TASK:
A single figure is required: the number of lines in the data below that hold the word "noticed".

Transcribed page contents
*** Block opens ***
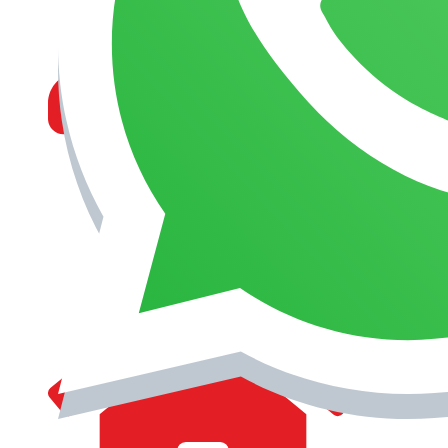
MANAGEMENT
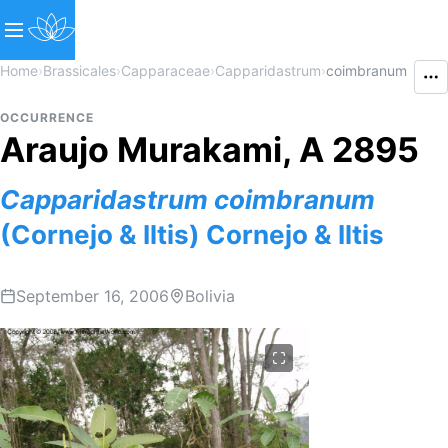
Home
›
Brassicales
›
Capparaceae
›
Capparidastrum
›
coimbranum
OCCURRENCE
Araujo Murakami, A 2895
Capparidastrum
coimbranum
(Cornejo & Iltis) Cornejo & Iltis
September 16, 2006
Bolivia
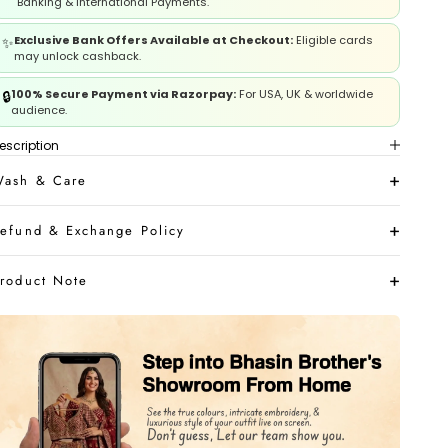
Banking & International Payments.
Exclusive Bank Offers Available at Checkout:
Eligible cards
✨
may unlock cashback.
100% Secure Payment via Razorpay:
For USA, UK & worldwide
🔒
audience.
escription
ash & Care
efund & Exchange Policy
roduct Note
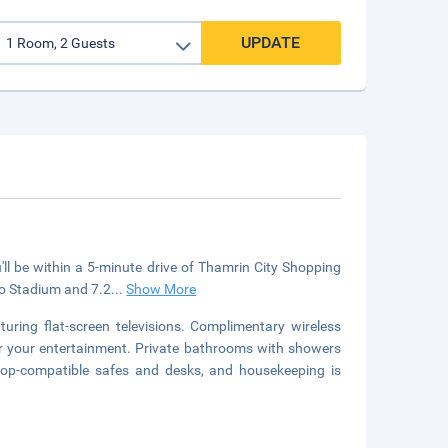
UPDATE
'll be within a 5-minute drive of Thamrin City Shopping
no Stadium and 7.2
...
Show More
uring flat-screen televisions. Complimentary wireless
or your entertainment. Private bathrooms with showers
ptop-compatible safes and desks, and housekeeping is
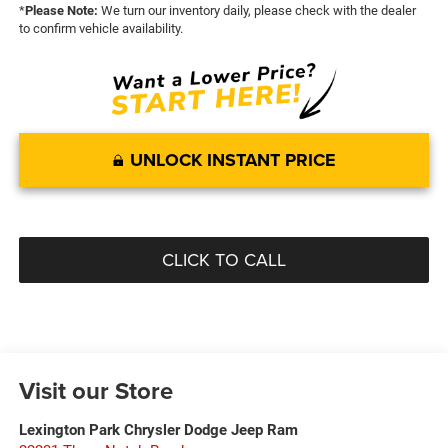
*
Please Note:
We turn our inventory daily, please check with the dealer
to confirm vehicle availability.
UNLOCK INSTANT PRICE
CLICK TO CALL
Visit our Store
Lexington Park Chrysler Dodge Jeep Ram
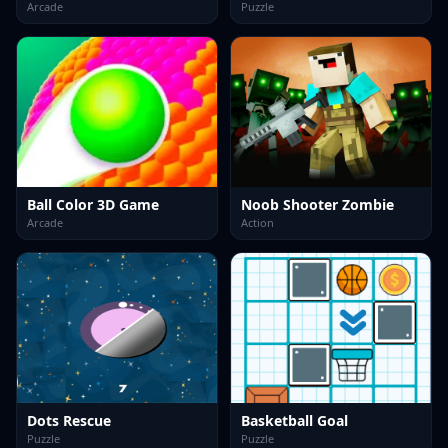
Arcade
Puzzle
Ball Color 3D Game
Noob Shooter Zombie
Arcade
Action
Dots Rescue
Basketball Goal
Puzzle
Puzzle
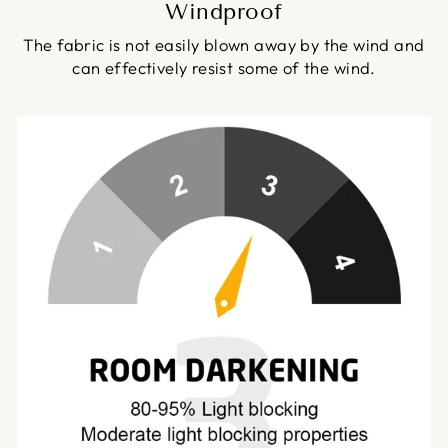
Windproof
The fabric is not easily blown away by the wind and
can effectively resist some of the wind.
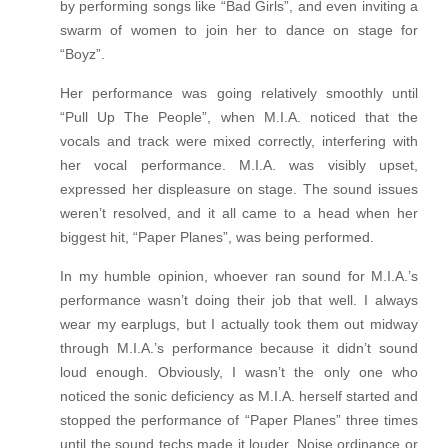
by performing songs like “Bad Girls”, and even inviting a
swarm of women to join her to dance on stage for
“Boyz”.
Her performance was going relatively smoothly until
“Pull Up The People”, when M.I.A. noticed that the
vocals and track were mixed correctly, interfering with
her vocal performance. M.I.A. was visibly upset,
expressed her displeasure on stage. The sound issues
weren’t resolved, and it all came to a head when her
biggest hit, “Paper Planes”, was being performed.
In my humble opinion, whoever ran sound for M.I.A.’s
performance wasn’t doing their job that well. I always
wear my earplugs, but I actually took them out midway
through M.I.A.’s performance because it didn’t sound
loud enough. Obviously, I wasn’t the only one who
noticed the sonic deficiency as M.I.A. herself started and
stopped the performance of “Paper Planes” three times
until the sound techs made it louder. Noise ordinance or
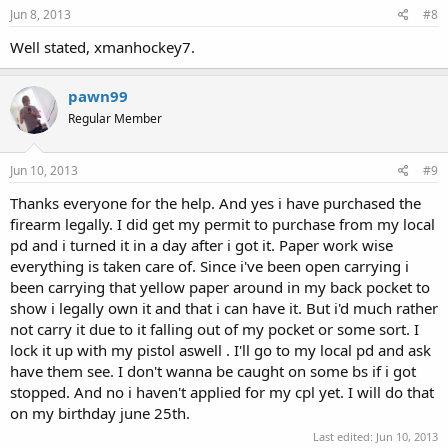
Jun 8, 2013
#8
Well stated, xmanhockey7.
pawn99
Regular Member
Jun 10, 2013
#9
Thanks everyone for the help. And yes i have purchased the
firearm legally. I did get my permit to purchase from my local
pd and i turned it in a day after i got it. Paper work wise
everything is taken care of. Since i've been open carrying i
been carrying that yellow paper around in my back pocket to
show i legally own it and that i can have it. But i'd much rather
not carry it due to it falling out of my pocket or some sort. I
lock it up with my pistol aswell . I'll go to my local pd and ask
have them see. I don't wanna be caught on some bs if i got
stopped. And no i haven't applied for my cpl yet. I will do that
on my birthday june 25th.
Last edited:
Jun 10, 2013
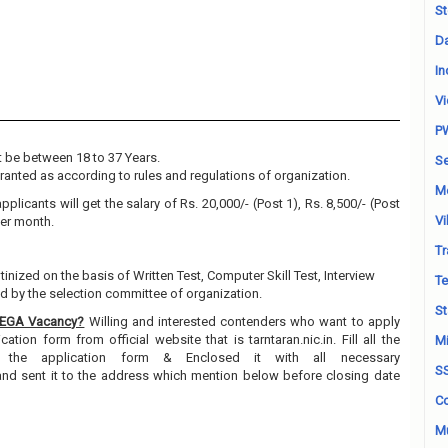
St
Da
In
Vi
P
 be between 18 to 37 Years.
Se
granted as according to rules and regulations of organization.
M
pplicants will get the salary of Rs. 20,000/- (Post 1), Rs. 8,500/- (Post
Vi
 Per month.
Tr
tinized on the basis of Written Test, Computer Skill Test, Interview
Te
 by the selection committee of organization.
St
REGA Vacancy?
Willing and interested contenders who want to apply
tion form from official website that is tarntaran.nic.in. Fill all the
Mi
n the application form & Enclosed it with all necessary
S
and sent it to the address which mention below before closing date
Co
Mu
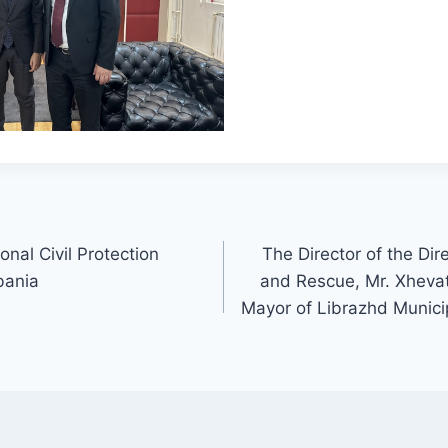
onal Civil Protection
The Director of the Dir
bania
and Rescue, Mr. Xhevat
Mayor of Librazhd Municip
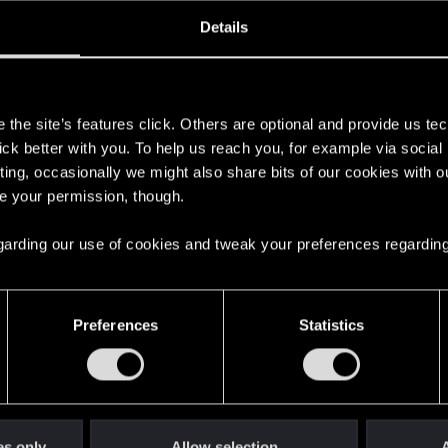
ined
Messages
R
Details
1, 2018
88
s
the site’s features click. Others are optional and provide us tec
lick better with you. To help us reach you, for example via socia
ting, occasionally we might also share bits of our cookies with o
re your permission, though.
 regarding our use of cookies and tweak your preferences regarding
English
Preferences
Statistics
STAY CONNECTED
es only
Allow selection
A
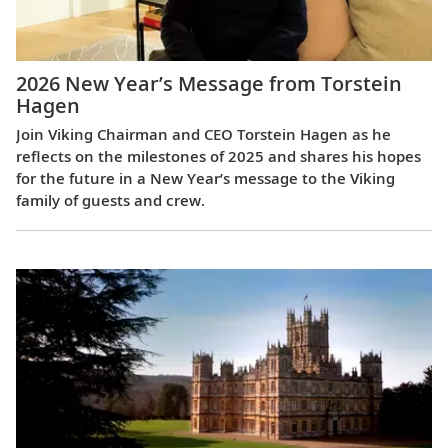
2026 New Year’s Message from Torstein
Hagen
Join Viking Chairman and CEO Torstein Hagen as he
reflects on the milestones of 2025 and shares his hopes
for the future in a New Year’s message to the Viking
family of guests and crew.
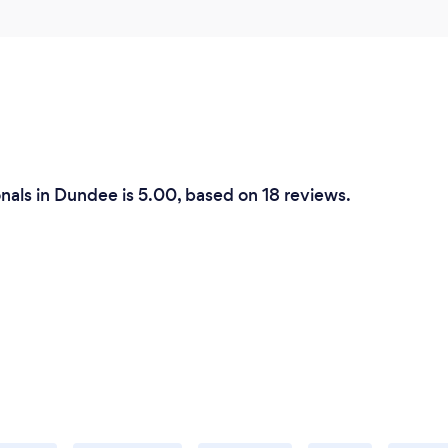
nals in Dundee is 5.00, based on 18 reviews.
*** Block closes ***
EXERCISE ANSWER:
2